First Warsaw Patainstitutional Convention
In attendance: Brud (Warsaw), European Institute of Progressive Cultural Policies (Vienna), Carl Martin Faurby (Copenhagen), Isola Art Center (Milan), S.a.L.E. Docks (Venice), Aria Spinelli (London), The Walking Theory (Belgrade), Joanna Warsza (Berlin), Free/Slow University of Warsaw (Warsaw)
Saturday, April 2, 2016
Auditorium of the Emilia Pavilion
Museum of Modern Art in Warsaw, Emilii Plater 51
Patainstitutions are springing up all over the world like mushrooms after rain. Experimental cooperatives, flying universities, peripatetic schools, dispersed art centers, artistic collectives, grass-roots think tanks, hacker coalitions, and so on, encircle the globe in a loose network of connections. They are typically formed by collectives of people disillusioned by the inertia of traditional institutions in the fields of art, science, economics, and politics. They are characterized by organizational irony, an aversion to bureaucracy, a need for self-definition, and a desire to transgress the accepted schemata. They often display progressive political inclinations and take part in movements aimed at real democratization of public space.
In early April, Warsaw will be the site for a small but intense convention of patainstitutions and related theoreticians, curators, and artists.

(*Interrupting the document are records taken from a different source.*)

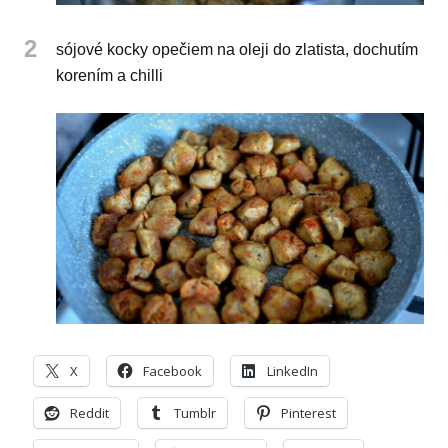
2
sójové kocky opečiem na oleji do zlatista, dochutím
korením a chilli
X
Facebook
LinkedIn
Reddit
Tumblr
Pinterest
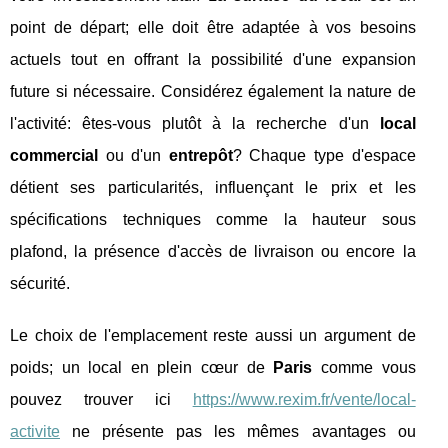
point de départ; elle doit être adaptée à vos besoins
actuels tout en offrant la possibilité d'une expansion
future si nécessaire. Considérez également la nature de
l'activité: êtes-vous plutôt à la recherche d'un
local
commercial
ou d'un
entrepôt
? Chaque type d'espace
détient ses particularités, influençant le prix et les
spécifications techniques comme la hauteur sous
plafond, la présence d'accès de livraison ou encore la
sécurité.
Le choix de l'emplacement reste aussi un argument de
poids; un local en plein cœur de
Paris
comme vous
pouvez trouver
ici
https://www.rexim.fr/vente/local-
activite
ne présente pas les mêmes avantages ou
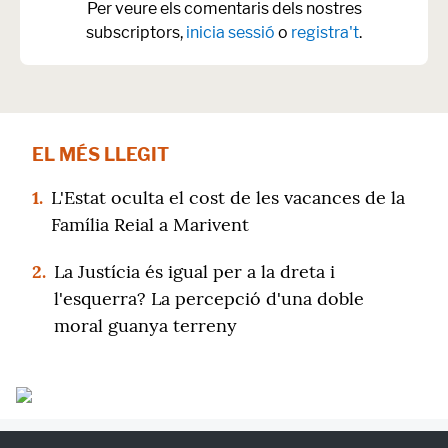
Per veure els comentaris dels nostres
subscriptors,
inicia sessió
o
registra't
.
EL MÉS LLEGIT
1.
L'Estat oculta el cost de les vacances de la
Família Reial a Marivent
2.
La Justícia és igual per a la dreta i
l'esquerra? La percepció d'una doble
moral guanya terreny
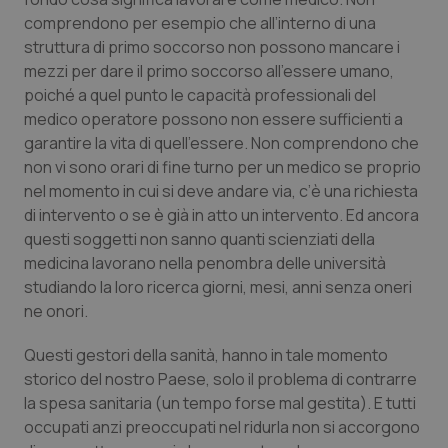
comprendono per esempio che all’interno di una
struttura di primo soccorso non possono mancare i
mezzi per dare il primo soccorso all’essere umano,
poiché a quel punto le capacità professionali del
medico operatore possono non essere sufficienti a
garantire la vita di quell’essere. Non comprendono che
non vi sono orari di fine turno per un medico se proprio
nel momento in cui si deve andare via, c’è una richiesta
di intervento o se è già in atto un intervento. Ed ancora
questi soggetti non sanno quanti scienziati della
medicina lavorano nella penombra delle università
studiando la loro ricerca giorni, mesi, anni senza oneri
ne onori.
Questi gestori della sanità, hanno in tale momento
storico del nostro Paese, solo il problema di contrarre
la spesa sanitaria (un tempo forse mal gestita). E tutti
occupati anzi preoccupati nel ridurla non si accorgono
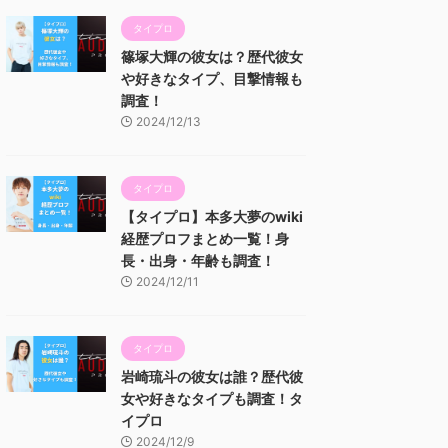
タイプロ
篠塚大輝の彼女は？歴代彼女
や好きなタイプ、目撃情報も
調査！
2024/12/13
タイプロ
【タイプロ】本多大夢のwiki
経歴プロフまとめ一覧！身
長・出身・年齢も調査！
2024/12/11
タイプロ
岩崎琉斗の彼女は誰？歴代彼
女や好きなタイプも調査！タ
イプロ
2024/12/9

The convention will be part of the program of the Making Use exhibition, which presents patainstitutions from all over the world. The event will not follow a conventional convention format. It will involve face-to-face conversations, an exchange of experiences, discussions of political aspects of patainstitutionalism, weaving and picking apart theories, and developing a language that captures the essence of organizational experiments.

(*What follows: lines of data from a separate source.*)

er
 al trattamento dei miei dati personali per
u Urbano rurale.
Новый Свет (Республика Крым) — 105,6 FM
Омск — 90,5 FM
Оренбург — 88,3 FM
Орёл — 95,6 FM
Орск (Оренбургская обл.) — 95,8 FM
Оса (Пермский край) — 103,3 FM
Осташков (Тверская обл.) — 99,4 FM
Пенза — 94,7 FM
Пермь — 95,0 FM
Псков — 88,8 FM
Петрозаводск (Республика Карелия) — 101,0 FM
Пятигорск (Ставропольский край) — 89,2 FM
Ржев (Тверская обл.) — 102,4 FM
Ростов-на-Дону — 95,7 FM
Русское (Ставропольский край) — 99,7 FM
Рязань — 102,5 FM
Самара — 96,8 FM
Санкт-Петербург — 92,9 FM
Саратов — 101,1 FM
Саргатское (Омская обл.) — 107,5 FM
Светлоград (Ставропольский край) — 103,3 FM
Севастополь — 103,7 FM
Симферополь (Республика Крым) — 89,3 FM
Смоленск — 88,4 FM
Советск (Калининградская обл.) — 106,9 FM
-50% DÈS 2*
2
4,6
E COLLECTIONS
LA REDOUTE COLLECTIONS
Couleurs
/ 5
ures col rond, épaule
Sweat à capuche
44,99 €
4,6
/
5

The notion of “patainstitutionalism” is a neologism patterned on pataphysics, a fictional discipline outlined in the nineteenth century by Alfred Jarry. According to Jarry, pataphysics is thought motivated by the belief that “the virtual or imaginary nature of things as glimpsed by the heightened vision of poetry or science or love can be seized and lived as real.” It is much the same with patainstitutionalism, whose organizational potential is a product of the imagination.
Program:
14.00 Opening speech by Free/Slow University of Warsaw
14.15 Isola Art Center and Aria Spinelli (Milano, London) will discuss the model of dispersed art center, the concept of fight specific art and their recent program Isola Utopia
15.00 European Institute for Progressive Cultural Policies (Vienna) will theorize about monster institutions, self-instituting, and constituent practices
15.45 Carl Martin Faurby (Copenhagen) will talk about curatorial models devised in response to patainstitutionalism
16.15 Break
17.00 S.a.L.E. Docks (Venice) will present ways to recycle the Venice Biennale model, the organization of alternative pavilions, and urban activism in Venice
17.45 The Walking Theory (Belgrade) will discuss their research in contemporary performative studies and artistic self-organization
18.30 Joanna Warsza (Berlin) will talk about the performative aspects of artists-run organizations
19.15 Brud will present their ongoing research on HERM, a space-time based on gravitational lensing, illustrated by an Umstuelpung, or a turning inside-out of the (white) cube.
During the convention, Kasia Górna and Kasia Witt will lead workshops in the production of learning flags including Knowledge is Power, and Brud will animate Oloid. The current exhibitions Making Use: Life in Postartistic Times, Bread and Roses, and Why We Have Wars, will also be open for viewing.
Information about the invited guests:
Brud is a Set Of Heuristics That Gained Sentience in the Twenty-Teens.
Carl Martin Faurby is a freelance curator and writer, whose cultural investigations make use of contemporary artistic methods, while taking place outside of institutional contexts.
European Institute for Progressive Cultural Policies is a progressive Vienna-based research institute, facilitating a wide range of publishing and research activities focused on contemporary social and cultural critique (www.eipcp.net).
Free/Slow University of Warsaw is an independent self-educational and research platform, investigating the political economy of contemporary art (wuw-warsaw.pl).
Isola Art Centre has gained international recognition for their decades-long experimentation, located at the intersection of contemporary art, organizational forms, theoretical poetry, and urban activism (www.isolartcenter.org).
S.a.L.E. Docks is an independent space for visual art initiated in 2007 by a group of citizens who decided to occupy abandoned salt-storage docks in the heart of Venice (www.saledocks.org).
The Walking Theory from Belgrade operates as an independent platform for reinforcing the critical and experimental practices / discourses in contemporary performing arts (www.tkh-generator.net).
Joanna Warsza is an independent curator and educator, currently leading a curatorial course at Konstfack in Stockholm.